## Work item
Each entry must be given again exactly as it appears, with images excluded.

## Task material

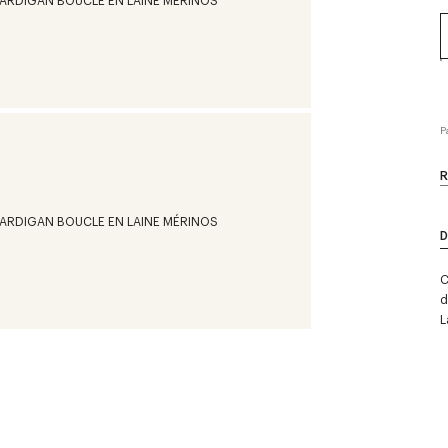
P
R
D
C
d
L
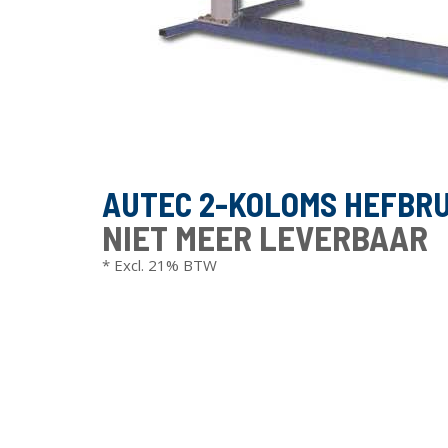
AUTEC 2-KOLOMS HEFBRUG 
NIET MEER LEVERBAAR
* Excl. 21% BTW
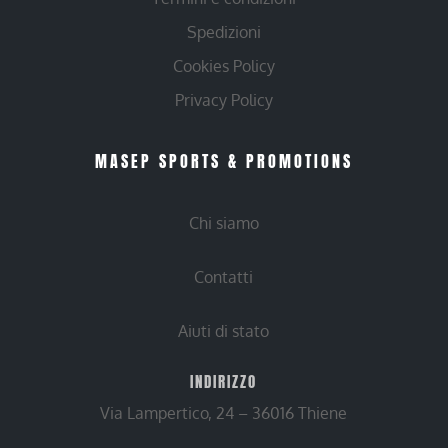
Spedizioni
Cookies Policy
Privacy Policy
MASEP SPORTS & PROMOTIONS
Chi siamo
Contatti
Aiuti di stato
INDIRIZZO
Via Lampertico, 24 – 36016 Thiene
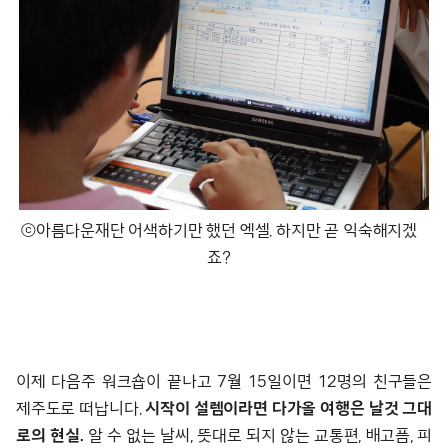
ⓒ아름다운재단 어색하기만 했던 엑셀. 하지만 곧 익숙해지겠
죠?
이제 다음주 워크숍이 끝나고 7월 15일이면 12명의 친구들은
제주도로 떠납니다.
시작이 설렘이라면 다가올 여행은 날것 그대
로의 현실.
알 수 없는 날씨, 뜻대로 되지 않는 교통편, 배고픔, 피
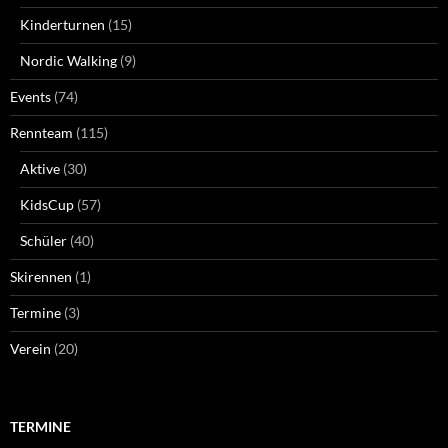
Kinderturnen
(15)
Nordic Walking
(9)
Events
(74)
Rennteam
(115)
Aktive
(30)
KidsCup
(57)
Schüler
(40)
Skirennen
(1)
Termine
(3)
Verein
(20)
TERMINE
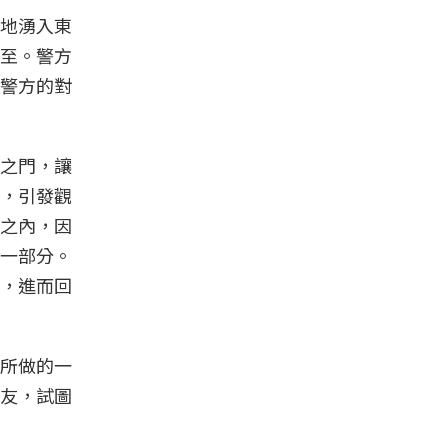
地湧入東
至。警方
警方的對
之門，讓
，引發觀
之內，因
一部分。
，進而回
所做的一
友，試圖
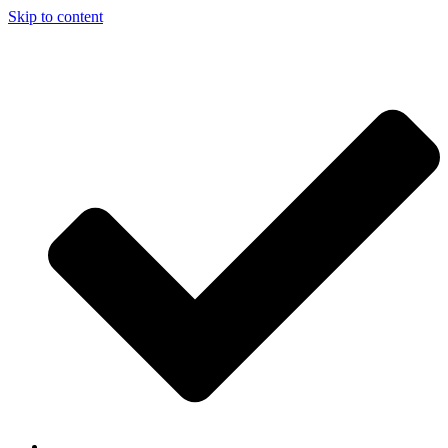
Skip to content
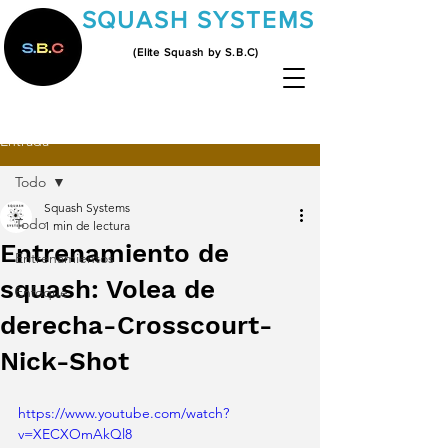
SQUASH SYSTEMS
(Elite Squash by S.B.C)
Entrada
Todo
Squash Systems
Todo
1 min de lectura
Entrenamiento de
Entrenamientos
squash: Volea de
Enfoque
derecha-Crosscourt-
Nick-Shot
https://www.youtube.com/watch?
v=XECXOmAkQl8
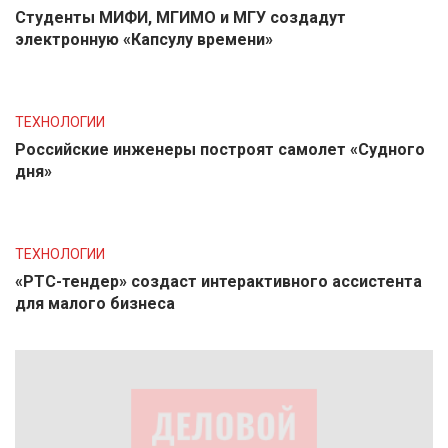
Студенты МИФИ, МГИМО и МГУ создадут
электронную «Капсулу времени»
ТЕХНОЛОГИИ
Российские инженеры построят самолет «Судного
дня»
ТЕХНОЛОГИИ
«РТС-тендер» создаст интерактивного ассистента
для малого бизнеса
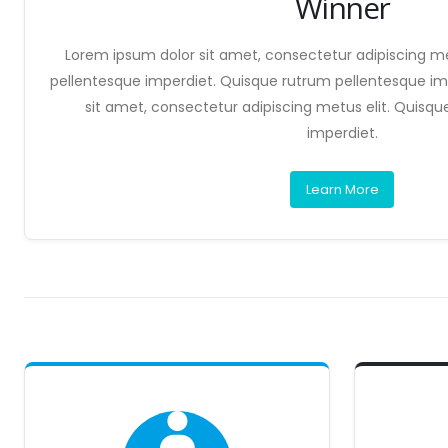
Winner
Lorem ipsum dolor sit amet, consectetur adipiscing me
pellentesque imperdiet. Quisque rutrum pellentesque im
sit amet, consectetur adipiscing metus elit. Quisq
imperdiet.
Learn More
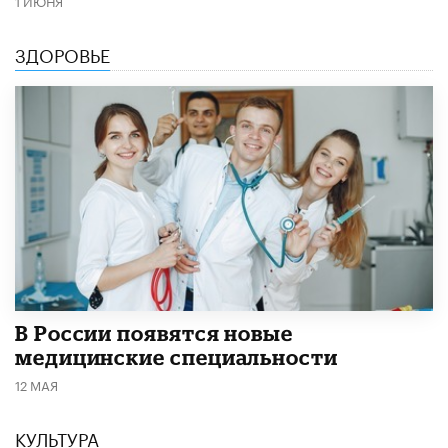
1 ИЮНЯ
ЗДОРОВЬЕ
В России появятся новые
медицинские специальности
12 МАЯ
КУЛЬТУРА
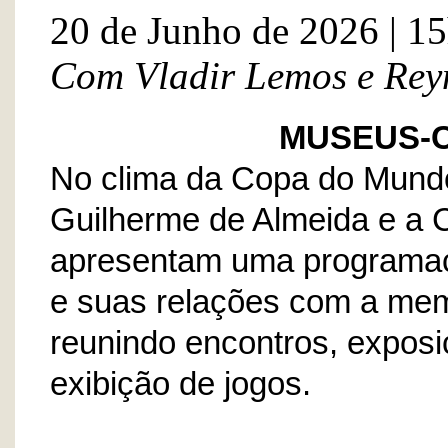
20 de Junho de 2026 | 1
Com Vladir Lemos e Re
MUSEUS-
No clima da Copa do Mund
Guilherme de Almeida e a 
apresentam uma programaçã
e suas relações com a memór
reunindo encontros, exposiç
exibição de jogos.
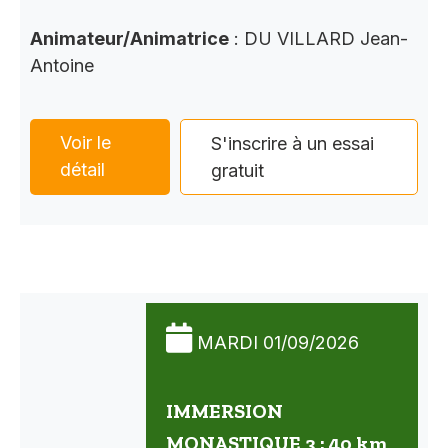
Animateur/Animatrice
: DU VILLARD Jean-
Antoine
Voir le
S'inscrire à un essai
détail
gratuit
MARDI 01/09/2026
IMMERSION
MONASTIQUE 3 : 40 km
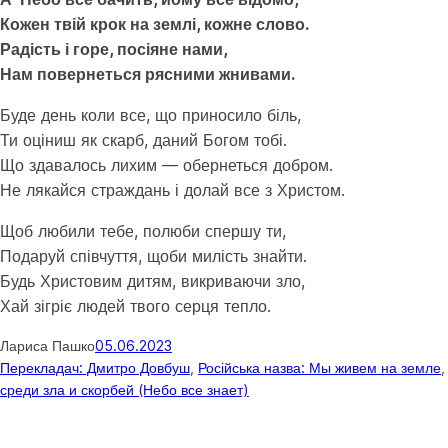
Кожен твій крок на землі, кожне слово.
Радість і горе, посіяне нами,
Нам повернеться рясними жнивами.
Буде день коли все, що приносило біль,
Ти оціниш як скарб, даний Богом тобі.
Що здавалось лихим — обернеться добром.
Не лякайся страждань і долай все з Христом.
Щоб любили тебе, полюби спершу ти,
Подаруй співчуття, щоби милість знайти.
Будь Христовим дитям, викриваючи зло,
Хай зігріє людей твого серця тепло.
Лариса Пашко
05.06.2023
Перекладач: Дмитро Довбуш
, 
Російська назва: Мы живем на земле
,
среди зла и скорбей (Небо все знает)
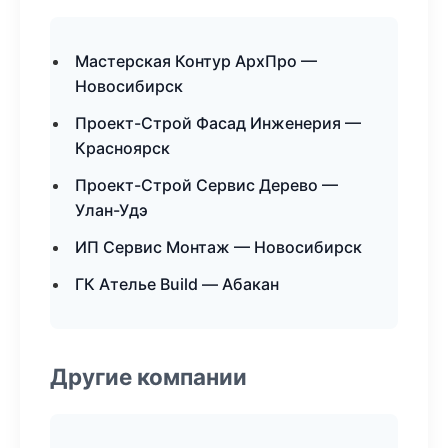
Мастерская Контур АрхПро —
Новосибирск
Проект-Строй Фасад Инженерия —
Красноярск
Проект-Строй Сервис Дерево —
Улан-Удэ
ИП Сервис Монтаж — Новосибирск
ГК Ателье Build — Абакан
Другие компании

## Your solution
P
R
D
C
d
L
AUTEC 2-KOLOMS HEFBRUG 
NIET MEER LEVERBAAR
* Excl. 21% BTW
Spedizioni
Cookies Policy
Privacy Policy
MASEP SPORTS & PROMOTIONS
Chi siamo
Contatti
Aiuti di stato
INDIRIZZO
Via Lampertico, 24 – 36016 Thiene
ⓒ아름다운재단 어색하기만 했던 엑셀. 하지만 곧 익숙해지겠
죠?
이제 다음주 워크숍이 끝나고 7월 15일이면 12명의 친구들은
제주도로 떠납니다.
시작이 설렘이라면 다가올 여행은 날것 그대
로의 현실.
알 수 없는 날씨, 뜻대로 되지 않는 교통편, 배고픔, 피
Kinderturnen
(15)
Nordic Walking
(9)
Events
(74)
Rennteam
(115)
Aktive
(30)
KidsCup
(57)
Schüler
(40)
Skirennen
(1)
Termine
(3)
Verein
(20)
TERMINE
地湧入東
至。警方
警方的對
之門，讓
，引發觀
之內，因
一部分。
，進而回
所做的一
友，試圖
Skip to content
SQUASH SYSTEMS
(Elite Squash by S.B.C)
Entrada
Todo
Squash Systems
Todo
1 min de lectura
Entrenamiento de
Entrenamientos
squash: Volea de
Enfoque
derecha-Crosscourt-
Nick-Shot
https://www.youtube.com/watch?
v=XECXOmAkQl8
Студенты МИФИ, МГИМО и МГУ создадут
электронную «Капсулу времени»
ТЕХНОЛОГИИ
Российские инженеры построят самолет «Судного
дня»
ТЕХНОЛОГИИ
«РТС-тендер» создаст интерактивного ассистента
для малого бизнеса
Winner
Lorem ipsum dolor sit amet, consectetur adipiscing me
pellentesque imperdiet. Quisque rutrum pellentesque im
sit amet, consectetur adipiscing metus elit. Quisq
imperdiet.
Learn More
1 ИЮНЯ
ЗДОРОВЬЕ
В России появятся новые
медицинские специальности
12 МАЯ
КУЛЬТУРА
20 de Junho de 2026 | 1
Com Vladir Lemos e Re
MUSEUS-
No clima da Copa do Mund
Guilherme de Almeida e a 
apresentam uma programaçã
e suas relações com a memór
reunindo encontros, exposiç
exibição de jogos.
Animateur/Animatrice
: DU VILLARD Jean-
Antoine
Voir le
S'inscrire à un essai
détail
gratuit
MARDI 01/09/2026
IMMERSION
MONASTIQUE 3 : 40 km
Кожен твій крок на землі, кожне слово.
Радість і горе, посіяне нами,
Нам повернеться рясними жнивами.
Буде день коли все, що приносило біль,
Ти оціниш як скарб, даний Богом тобі.
Що здавалось лихим — обернеться добром.
Не лякайся страждань і долай все з Христом.
Щоб любили тебе, полюби спершу ти,
Подаруй співчуття, щоби милість знайти.
Будь Христовим дитям, викриваючи зло,
Хай зігріє людей твого серця тепло.
Лариса Пашко
05.06.2023
Перекладач: Дмитро Довбуш
, 
Російська назва: Мы живем на земле
,
среди зла и скорбей (Небо все знает)
Мастерская Контур АрхПро —
Новосибирск
Проект-Строй Фасад Инженерия —
Красноярск
Проект-Строй Сервис Дерево —
Улан-Удэ
ИП Сервис Монтаж — Новосибирск
ГК Ателье Build — Абакан
Другие компании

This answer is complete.